§ Assignment
Each line in the data holding "last" should be listed.

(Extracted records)
◇ ◇ ◇ ◇ ◇ ◇ ◇
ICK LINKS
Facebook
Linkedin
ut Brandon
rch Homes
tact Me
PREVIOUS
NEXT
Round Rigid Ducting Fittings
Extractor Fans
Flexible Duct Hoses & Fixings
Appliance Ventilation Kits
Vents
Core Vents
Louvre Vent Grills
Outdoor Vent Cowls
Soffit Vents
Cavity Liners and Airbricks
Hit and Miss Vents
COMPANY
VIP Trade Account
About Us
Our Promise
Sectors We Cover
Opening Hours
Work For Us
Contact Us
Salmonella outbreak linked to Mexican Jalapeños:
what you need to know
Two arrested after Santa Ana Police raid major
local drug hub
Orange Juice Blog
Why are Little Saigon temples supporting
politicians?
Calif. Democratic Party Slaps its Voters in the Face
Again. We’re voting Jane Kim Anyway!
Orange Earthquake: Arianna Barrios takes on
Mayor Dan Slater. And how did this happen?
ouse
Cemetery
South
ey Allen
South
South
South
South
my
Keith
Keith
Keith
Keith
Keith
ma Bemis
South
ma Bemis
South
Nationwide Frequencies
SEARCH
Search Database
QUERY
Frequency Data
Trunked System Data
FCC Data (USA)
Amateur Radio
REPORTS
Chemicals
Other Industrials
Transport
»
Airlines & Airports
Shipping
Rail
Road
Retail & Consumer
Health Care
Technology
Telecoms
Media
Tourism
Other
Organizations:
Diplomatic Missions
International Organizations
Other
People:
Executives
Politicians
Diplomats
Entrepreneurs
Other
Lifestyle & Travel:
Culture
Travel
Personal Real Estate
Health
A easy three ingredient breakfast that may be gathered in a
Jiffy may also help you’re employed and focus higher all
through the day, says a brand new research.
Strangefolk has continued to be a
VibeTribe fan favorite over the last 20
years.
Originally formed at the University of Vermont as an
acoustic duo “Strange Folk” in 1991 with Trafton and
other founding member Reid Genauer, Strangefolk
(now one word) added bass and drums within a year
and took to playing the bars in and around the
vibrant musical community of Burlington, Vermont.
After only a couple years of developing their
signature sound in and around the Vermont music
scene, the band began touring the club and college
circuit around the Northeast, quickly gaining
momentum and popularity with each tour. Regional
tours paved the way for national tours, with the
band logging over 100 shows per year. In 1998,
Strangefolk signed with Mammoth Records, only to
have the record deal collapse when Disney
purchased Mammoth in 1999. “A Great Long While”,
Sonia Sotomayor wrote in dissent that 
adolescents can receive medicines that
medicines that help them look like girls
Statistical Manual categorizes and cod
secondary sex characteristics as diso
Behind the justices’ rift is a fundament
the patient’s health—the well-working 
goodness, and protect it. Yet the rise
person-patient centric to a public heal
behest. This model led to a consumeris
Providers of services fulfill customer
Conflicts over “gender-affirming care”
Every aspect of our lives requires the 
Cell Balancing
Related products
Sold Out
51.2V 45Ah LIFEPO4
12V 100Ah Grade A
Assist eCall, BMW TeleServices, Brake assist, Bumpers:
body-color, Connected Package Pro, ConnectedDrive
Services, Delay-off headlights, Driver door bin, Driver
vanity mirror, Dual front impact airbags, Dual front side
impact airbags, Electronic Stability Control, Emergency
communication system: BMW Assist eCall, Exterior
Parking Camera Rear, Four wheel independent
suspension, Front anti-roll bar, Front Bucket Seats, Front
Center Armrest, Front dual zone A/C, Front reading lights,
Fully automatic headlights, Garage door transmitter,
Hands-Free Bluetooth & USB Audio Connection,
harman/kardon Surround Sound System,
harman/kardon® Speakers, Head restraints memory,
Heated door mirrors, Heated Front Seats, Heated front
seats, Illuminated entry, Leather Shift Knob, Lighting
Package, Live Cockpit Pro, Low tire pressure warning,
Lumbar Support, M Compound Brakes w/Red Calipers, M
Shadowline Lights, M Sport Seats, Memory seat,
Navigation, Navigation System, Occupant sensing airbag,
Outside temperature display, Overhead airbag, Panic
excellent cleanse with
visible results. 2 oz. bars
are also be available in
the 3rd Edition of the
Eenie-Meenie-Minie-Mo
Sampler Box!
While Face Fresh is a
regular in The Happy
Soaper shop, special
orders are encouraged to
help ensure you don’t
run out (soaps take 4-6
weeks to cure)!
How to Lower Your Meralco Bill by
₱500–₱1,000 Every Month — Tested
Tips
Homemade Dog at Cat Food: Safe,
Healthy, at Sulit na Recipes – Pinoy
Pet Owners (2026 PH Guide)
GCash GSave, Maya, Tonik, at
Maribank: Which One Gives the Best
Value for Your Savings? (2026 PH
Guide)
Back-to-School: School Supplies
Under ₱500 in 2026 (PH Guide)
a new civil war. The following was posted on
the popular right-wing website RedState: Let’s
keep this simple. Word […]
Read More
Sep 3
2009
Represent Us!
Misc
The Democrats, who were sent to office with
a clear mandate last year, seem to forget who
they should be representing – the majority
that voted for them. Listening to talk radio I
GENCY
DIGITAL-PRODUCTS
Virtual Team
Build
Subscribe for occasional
◇ ◇ ◇ ◇ ◇ ◇ ◇
§ Solution
VibeTribe fan favorite over the last 20
a clear mandate last year, seem to forget who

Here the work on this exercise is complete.